Following in March are "Mellow Gold," from Beck; "Living Room," by New Jersey-based rock act Cell; "Fruit Of Life," the debut of L.A.'s violin-laced Wild Colonials; and "Live Through This" by Hole, the abrasive group fronted by Courtney Love, wife of Nirvana's Kurt Cobain. April will bring albums by San Francisco's Spent Poets; L.A.'s tart punk-popsters Weezer; and New York noise mongers Sonic Youth (who blazed the modern rock trail at Geffen as a prominent signing 3 1/2 years ago.)

Tentatively on the May schedule is the long-awaited Geffen debut by Manchester, England's Stone Roses. Each group will receive a fine-tuned campaign developed collectively in Geffen's marketing meetings.

Says Rosenblatt, "Each artist has a different marketing plan, based on that artist's strengths and weaknesses . . . It's not a cookie-cutter approach."

Head of marketing Robert Smith says the company's plan "clearly falls somewhere between pure science and a dartboard game with a blindfold on . . . We really do treat every single record individually."

Smith says for that dog., which is being aimed primarily at college audiences at first, "It would be wrong to put them on a major tour, blast the record to all of the top commercial alternative stations, to make an expensive video, to do any of those things that labels tend to do in the urgency to create so-called successes."

In the case of Cell, Smith says, "The band is really good live, so it's a question of tour support, local market advertising, making it a [product development manager's] priority at [Geffen's distributor] Uni so that all the small stores and all the tour dates are covered, and building up a base . . . We're working this album simultaneously [at] college and metal, out of the box."

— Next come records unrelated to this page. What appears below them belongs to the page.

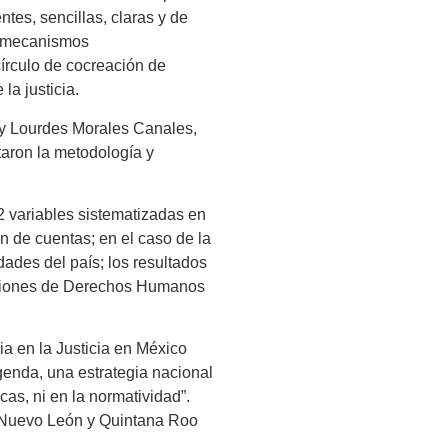
ntes, sencillas, claras y de
 y mecanismos
círculo de cocreación de
la justicia.
 y Lourdes Morales Canales,
aron la metodología y
2 variables sistematizadas en
n de cuentas; en el caso de la
dades del país; los resultados
misiones de Derechos Humanos
a en la Justicia en México
enda, una estrategia nacional
cas, ni en la normatividad”.
, Nuevo León y Quintana Roo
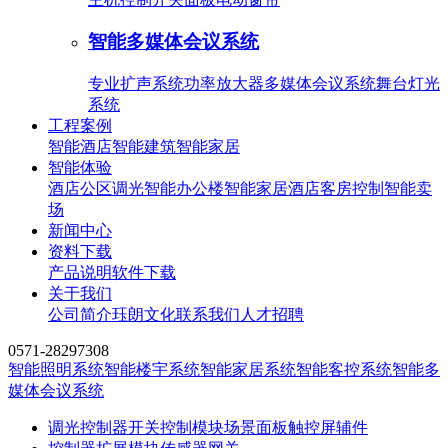
智能多媒体会议系统
专业扩声系统
功率放大器
多媒体会议系统
舞台灯光
系统
工程案例
智能酒店
智能建筑
智能家居
智能体验
酒店公区调光
智能办公楼
智能家居
酒店客房控制
智能卖
场
新闻中心
资料下载
产品说明
软件下载
关于我们
公司简介
珏朗文化
联系我们
人才招聘
0571-28297308
智能照明系统
智能楼宇系统
智能家居系统
智能客控系统
智能多
媒体会议系统
调光控制器
开关控制模块
场景面板
触控屏
辅件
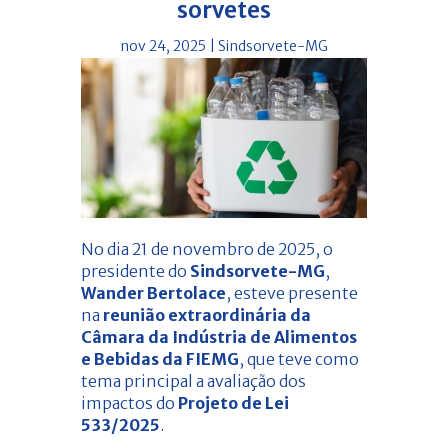
sorvetes
nov 24, 2025
|
Sindsorvete-MG
No dia 21 de novembro de 2025, o
presidente do
Sindsorvete-MG
,
Wander Bertolace
, esteve presente
na
reunião extraordinária da
Câmara da Indústria de Alimentos
e Bebidas da FIEMG
, que teve como
tema principal a avaliação dos
impactos do
Projeto de Lei
533/2025
.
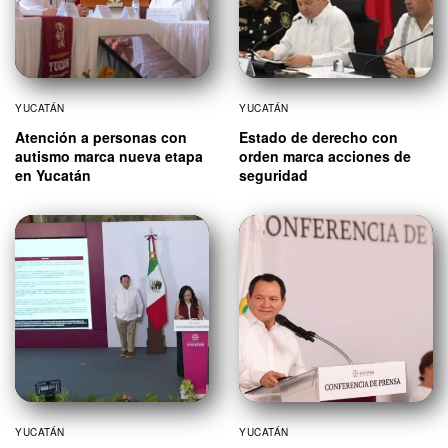
YUCATÁN
YUCATÁN
Atención a personas con
Estado de derecho con
autismo marca nueva etapa
orden marca acciones de
en Yucatán
seguridad
YUCATÁN
YUCATÁN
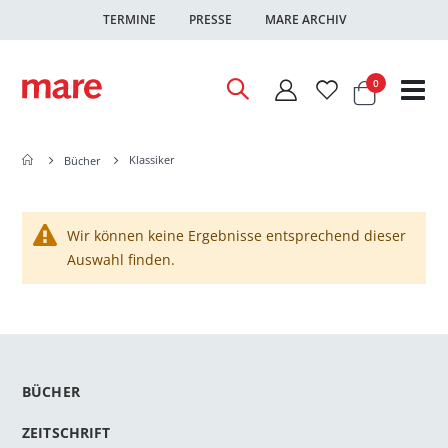
TERMINE
PRESSE
MARE ARCHIV
Warenkor
Artikel
0
Nav
ums
Klassiker
Bücher
Wir können keine Ergebnisse entsprechend dieser
Auswahl finden.
BÜCHER
ZEITSCHRIFT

The moody, delicate-sounding Wild Colonials, Smith says, "will have a pretty immediate home at [adult album alternative radio]. Because it has such a broad spectrum of age and taste, triple-A will bleed onto commercial alternative . . . We're intending to keep them on the road, doing clubs, or headlining themselves or with great opening slots."

In the case of Hole, featuring the notorious Love, Smith says, "It's urgent to us that people quickly get to hear and understand how good the record is, because the hype that could surround it could get in the way."

Sales is also part of the marketing equation. "that dog." is being distributed by Minneapolis-based indie REP Co., and not by Uni.

"It's a way of getting the product into a deeper level of retail," sales chief Jayne Simon explains. "[Uni] is not looking to deal with smaller stores that are buying ones and twos and threes . . . It is [about] getting the right records to the right places at the right time."

By also using REP to distribute Pat Metheny's "Zero Tolerance Through Silence" -- an atypical album of raw solo work from the usually mellifuous jazz guitarist -- Geffen hopes to hit the alternative bases as well.

Alternative sales director Ray Farrell says, "We're going to cater to the same market that really does appreciate what Pat does -- the same people that bought [Metheny's collaboration with Ornette Coleman] 'Song X,' the same people that buy his records because they like what he does, as opposed to responding to a smoother-style record."

Uni product development managers have been circulating Wild Colonials and Weezer tapes to retail accounts far in advance of sales solicitations, according to Simon and Farrell.

In radio promotion, Geffen will continue to go for building an audience base, rather than a blizzard of adds.

Alternative promotion director Ted Volk says, "Saying 'We're going to go for that dog. adds on March 22, so we want no reports prior to that and we'll try to get 20 stations' -- I don't find that the way to do things. We try to pinpoint stations and find fans of the artists, and get them to commit to the record. After that, hopefully, if the record reacts, we then take it step-by-step to different stations."

Geffen GM Bill Bennett, who oversees label promotion activities, admits the plethora of modern rock acts will keep his field staff of 20 busy. "Yes, our plate is full. I'm sure this is no scoop, but promotion in '94 is all about timing. So we'll make the necessary changes. We'll move things around. We will not let one kill another, particularly when we have so many baby bands.